This demo attempts to replicate a "mono" repo approach to ci/cd for applications that leverage pinecone.

Problem Statement

  1. Cloud-Based Data Service Development: Software developers are tasked with delivering features that leverage a cloud-based data service. This service is managed and does not provide a local runtime environment that can be spun up within traditional CI environments like Docker or VM-based systems.

  2. CI Integration Limitations: The nature of the cloud service prevents it from being instantiated within standard CI job runners. This restriction poses a significant challenge for implementing CI/CD pipelines that rely on environment consistency and isolation.

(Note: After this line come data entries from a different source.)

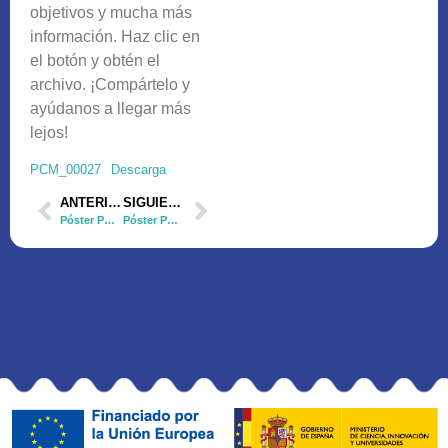
objetivos y mucha más
información. Haz clic en
el botón y obtén el
archivo. ¡Compártelo y
ayúdanos a llegar más
lejos!
PCM_00027
Descarga
ANTERIOR
SIGUIENTE
Póster PCM_00026
Póster PCM_00031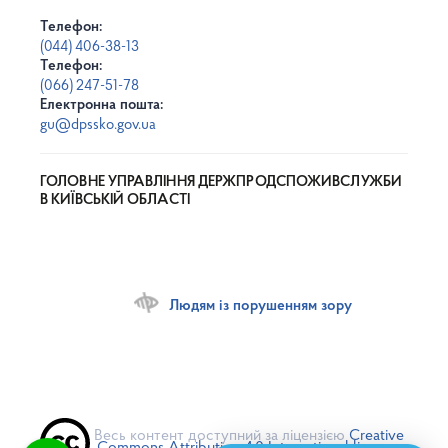
Телефон:
(044) 406-38-13
Телефон:
(066) 247-51-78
Електронна пошта:
gu@dpssko.gov.ua
ГОЛОВНЕ УПРАВЛІННЯ ДЕРЖПРОДСПОЖИВСЛУЖБИ
В КИЇВСЬКІЙ ОБЛАСТІ
Людям із порушенням зору
Весь контент доступний за ліцензією
Creative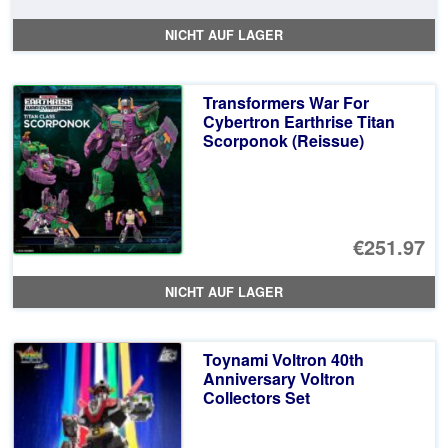
Pr
Ak
NICHT AUF LAGER
wa
Pr
€1
ist
Transformers War For
€1
Cybertron Earthrise Titan
Scorponok (Reissue)
€251.97
NICHT AUF LAGER
Toynami Voltron 40th
Anniversary Voltron
Collectors Set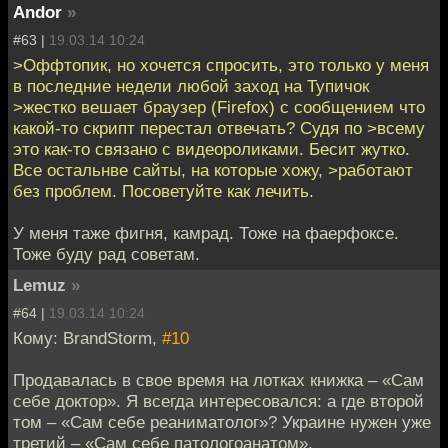
Andor
»
#63 |
19.03.14 10:24
>Оффтопик, но хочется спросить, это только у меня
в последние недели любой заход на Тупичок
>жестко вешает браузер (Firefox) с сообщением что
какой-то скрипт перестал отвечать? Судя по >всему
это как-то связано с видеороликами. Бесит жутко.
Все остальнве сайты, на которые хожу, >работают
без проблем. Посоветуйте как лечить.
У меня таже фигня, камрад. Тоже на фаерфоксе.
Тоже буду рад советам.
Lemuz
»
#64 |
19.03.14 10:24
Кому: BrandStorm,
#10
Продавалась в свое время на лотках книжка – «Сам
себе доктор». Я всегда интересовался: а где второй
том – «Сам себе реаниматолог»? Украине нужен уже
третий – «Сам себе патологоанатом».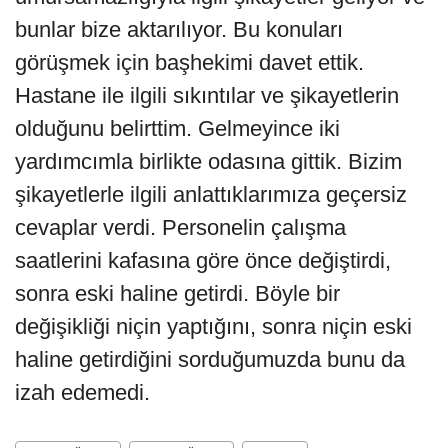
bunlar bize aktarılıyor. Bu konuları
görüşmek için başhekimi davet ettik.
Hastane ile ilgili sıkıntılar ve şikayetlerin
olduğunu belirttim. Gelmeyince iki
yardımcımla birlikte odasına gittik. Bizim
şikayetlerle ilgili anlattıklarımıza geçersiz
cevaplar verdi. Personelin çalışma
saatlerini kafasına göre önce değiştirdi,
sonra eski haline getirdi. Böyle bir
değişikliği niçin yaptığını, sonra niçin eski
haline getirdiğini sorduğumuzda bunu da
izah edemedi.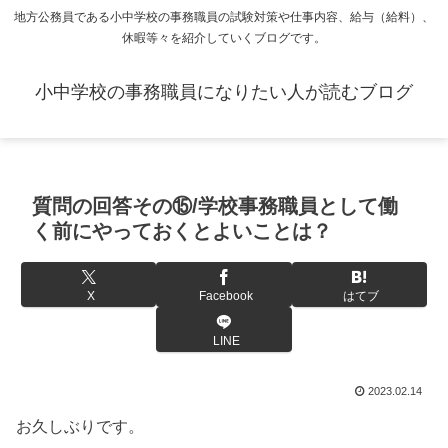
地方公務員である小中学校の事務職員の試験対策や仕事内容、給与（給料）、
休暇等々を紹介していくブログです。
小中学校の事務職員になりたい人が読むブログ
質問の回答その⑮/学校事務職員として働
く前にやっておくとよいことは？
X
Facebook
はてブ
LINE
2023.02.14
お久しぶりです。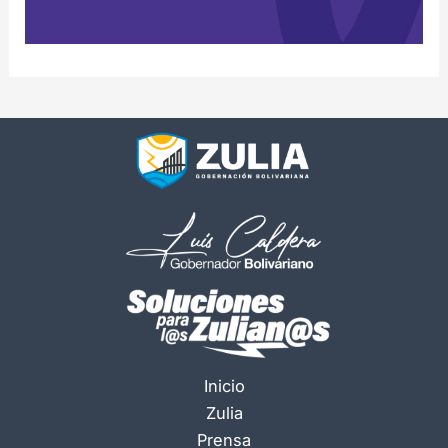
Inicio
Zulia
Prensa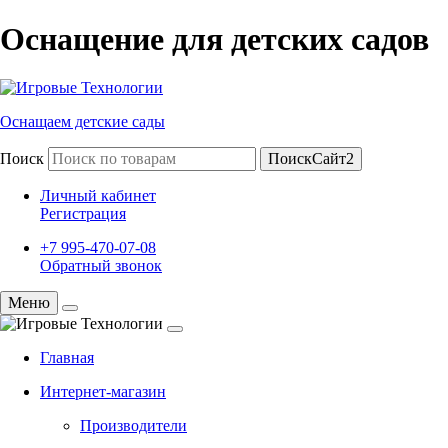
Оснащение для детских садов
Оснащаем детские сады
Поиск
ПоискСайт2
Личный кабинет
Регистрация
+7 995-470-07-08
Обратный звонок
Меню
Главная
Интернет-магазин
Производители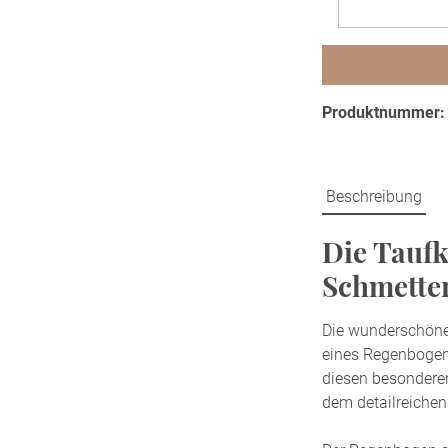
Produktnummer
Beschreibung
Die Taufk
Schmetter
Die wunderschöne
eines Regenbogen
diesen besonderen
dem detailreichen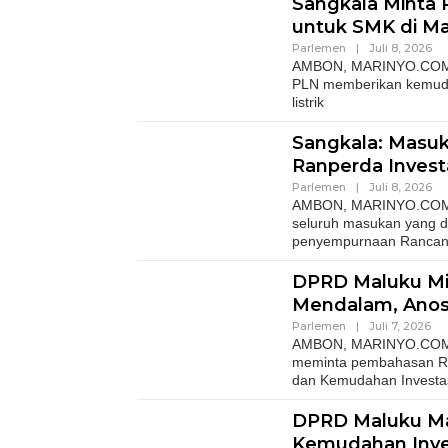
Sangkala Minta
untuk SMK di M
Parlemen
|
Juli 8, 2026
AMBON, MARINYO.COM- W
PLN memberikan kemuda
listrik
Sangkala: Masu
Ranperda Invest
Parlemen
|
Juli 8, 2026
AMBON, MARINYO.COM– W
seluruh masukan yang 
penyempurnaan Ranca
DPRD Maluku Mint
Mendalam, Anos
Parlemen
|
Juli 7, 2026
AMBON, MARINYO.COM- A
meminta pembahasan Ra
dan Kemudahan Investa
DPRD Maluku Ma
Kemudahan Inve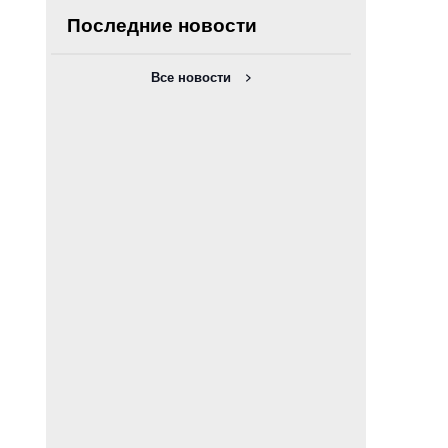
Последние новости
Все новости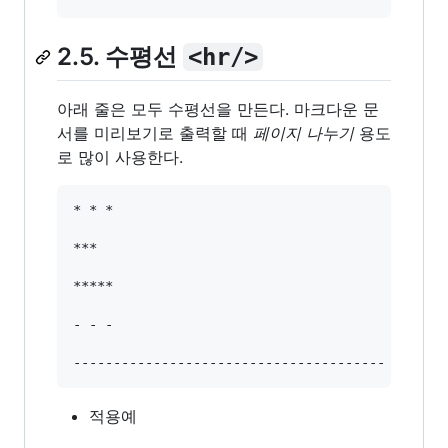
2.5. 수평선
<hr/>
아래 줄은 모두 수평선을 만든다. 마크다운 문
서를 미리보기로 출력할 때
페이지 나누기
용도
로 많이 사용한다.
* * *

***

*****

- - -

적용예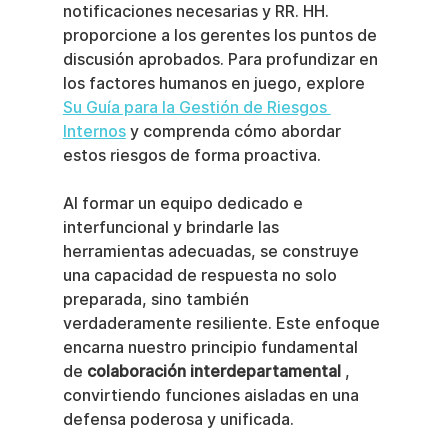
notificaciones necesarias y RR. HH. 
proporcione a los gerentes los puntos de 
discusión aprobados. Para profundizar en 
los factores humanos en juego, explore 
Su Guía para la Gestión de Riesgos 
Internos
 y comprenda cómo abordar 
estos riesgos de forma proactiva.
Al formar un equipo dedicado e 
interfuncional y brindarle las 
herramientas adecuadas, se construye 
una capacidad de respuesta no solo 
preparada, sino también 
verdaderamente resiliente. Este enfoque 
encarna nuestro principio fundamental 
de 
colaboración interdepartamental
 , 
convirtiendo funciones aisladas en una 
defensa poderosa y unificada.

  3. Testing Requirements: Developers need to write both unit tests and integration tests. These tests must interact with the actual managed cloud service rather than a locally hosted version or mock, necessitating direct interaction with the cloud environment.

  4. Resource Contention and Data Isolation: Each CI job, such as those triggered by different pull requests or development branches, requires its own isolated set of data within the cloud service. This isolation is crucial to prevent tests from different jobs from interfering with each other, which could lead to flaky tests and non-reproducible test failures.

Technical Challenges

  • Environment Consistency: Ensuring that the cloud environment’s state matches the expectations of various tests without the ability to replicate the service locally.
  • Resource Isolation: Mechanisms must be in place to isolate resources per test job to prevent clashes and ensure reliable, independent test results.
  • Data Management: Effective management of data lifecycle in the cloud environment to ensure data setup and teardown processes are robust and leak-proof.

Solution

  1. Dynamic Resource Provisioning:

    • Namespaced Resources: Implement a system where pinecone namespaces within a dedicated CI index are dynamically created. These can be linked to specific CI jobs or job IDs, ensuring data isolation.
    • API-Based Setup and Teardown: Utilize the cloud service APIs to programmatically set up and tear down test environments before and after each test. This setup includes provisioning of the necessary isolated resources and configuring them per test specifications.
  2. Integration Testing with Scoped Data:

    • Scoped Configuration: Use environment variables specific to each test job to define the scope and parameters of the cloud resources it should interact with.
    • Automated Cleanup: Post-test cleanup jobs should be automated to remove or archive test data immediately after tests conclude to prevent data leakage and minimize costs.

By addressing these challenges through a combination of cloud-native features, dynamic resource management, and rigorous lifecycle controls, the development team can effectively integrate a non-local cloud service into their CI/CD workflows while maintaining high standards of testing rigor and operational isolation.

How it Works

Diagram

Imagine there are multiple development teams that all work in a mono repo. Each team has CI/CD that fires when code is committed to the respective repo subdirectory("question_answer" or "recommendation"). The CI/CD job will set two environment variables to ensure that all unit tests run in a dedicated "ci" index with a unique "namespace". This ensures that each job is isolated(runtime and test data).

Diagram

When code is committed to the question_answer sub-folder the CI/CD - Question-Answer job executes. When code is committed to the recommendation sub-folder the CI/CD - Recommendation job executes.

Diagram

In this demo, some elements for a production release are mocked up in Release - Question-Answer and Recommendation. There is a functional data pipeline that just re-runs the pipelines used in our unit tests.

Quickstart

You will need to create a Pinecone account from Pinecone and have an API key that can create three serverless indexes.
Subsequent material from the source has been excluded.